Hacker News new | past | comments | ask | show | jobs | submit login
How to get consistent results when benchmarking on Linux? (easyperf.net)
108 points by walterbell on Aug 4, 2019 | hide | past | favorite | 38 comments

Benchmarking is hard -- I've spent far more time investigating it then I ever wanted to. Much of the advice in this article matches the advice I give when people are foolish enough to ask me (though CPU pinning can have very odd results for systems which expect to use all of a CPU's cores). However, there are two related points where I respectfully disagree with the author: disabling ASLR is probably not a good idea for most people; and using minimum values is almost never a good idea. Ultimately, the traditional idea that programs have a single performance number doesn't generally hold true on modern systems: one needs to accept that programs have a set of performance numbers. The Stabilizer paper [1] does a very good job of articulating this, IMHO, and does so particularly in the context of ASLR. As soon as you accept the idea that programs don't have a single performance point, it then becomes fairly clear that the best way to get a good idea of a program's performance is to run it as many times as possible and compute some basic statistics over that. ASLR is one aspect where simply running a program enough times gives you some idea of the overall performance of the program. Some modern benchmarking tools make calculating reasonable statistics fairly painless (e.g. things like Criterion for Rust). But, overall, this is still a painful area and there's a lot of work we could do to make life easier for people measuring software IMHO.

[1] http://www.cs.umass.edu/~emery/pubs/stabilizer-asplos13.pdf

> using minimum values is almost never a good idea

Care to explain why? I find the argument in http://blog.kevmod.com/2016/06/benchmarking-minimum-vs-avera... for using the minimum to be pretty compelling.

Also, FWIW, Julia's automated performance tracking determines likely regressions based on the minimum. Their reasoning is explained in http://math.mit.edu/~edelman/publications/robust_benchmarkin....

In my experience people think/hope that the minimum tells them the performance of their program when all noise is removed. However, this is based on the assumption that programs have a single performance point which, as the Stabilizer paper shows, is rarely the case on modern systems. Rather, what the minimum tells you is the behaviour of your program at one given point in the non-deterministic performance space. This might seem like a minor, perhaps even a pedantic, difference, but I have found it to be a profound observation.

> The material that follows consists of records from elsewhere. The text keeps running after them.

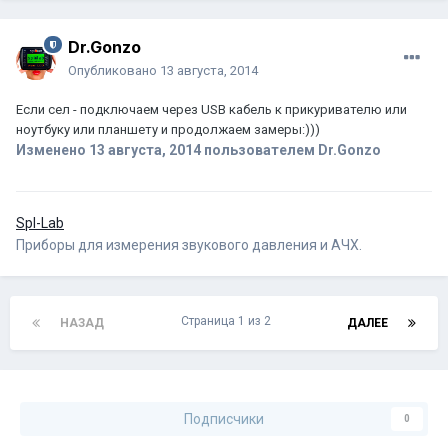
Dr.Gonzo
Опубликовано
13 августа, 2014
Если сел - подключаем через USB кабель к прикуривателю или
ноутбуку или планшету и продолжаем замеры:)))
Изменено
13 августа, 2014
пользователем Dr.Gonzo
Spl-Lab
Приборы для измерения звукового давления и АЧХ.
Страница 1 из 2
НАЗАД
ДАЛЕЕ
Подписчики
0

Imagine, for example, your program has 100 possible ASLR states: in 99 of those states it takes 1s to run and in the 1 remaining state it takes 0.8s to run. Using the minimum, you will think your program takes 0.8s to run even though there's only a 1% of chance of observing that performance in practise. That's bad, IMHO, but the problem compounds when you compare different versions of the same program. Imagine that I optimise the program such that in those 99 slow states the program now takes 0.9s to run, but in the remaining state it still takes 0.8s. The minimum will tell me that my optimisation made no difference (and thus should probably be removed) even though in 99% of cases I've improved performance by 10%.

It says something like "without interference, some execution path has proven to be as fast as x". This probably isn't exactly what you wanted to know (e.g. expected time), but is likely to be much faster to compute for some thing that's probably usually strongly correlated.

The problem with the existence of 100 independent states is that you need a very large number of trials to get a performance measurement of each—and you're still left with the problem of statistic to reduce each to (min? mean? and how??). Attempting to take the mean with the CST should eventually work, but it might need a very long time. Instead, the minimum lets to pick whichever mode was fastest and compare the time of that mode. Sure, that might not be great for all cases, but if that's the worst problem with the benchmark suite, I'd say you're in pretty good shape. I've run into issues where the CPU appears to have memorized the random number sequence in the test data—how are you supposed to pick the better algorithm when the CPU won't let you run the 99% case under a benchmarking harness...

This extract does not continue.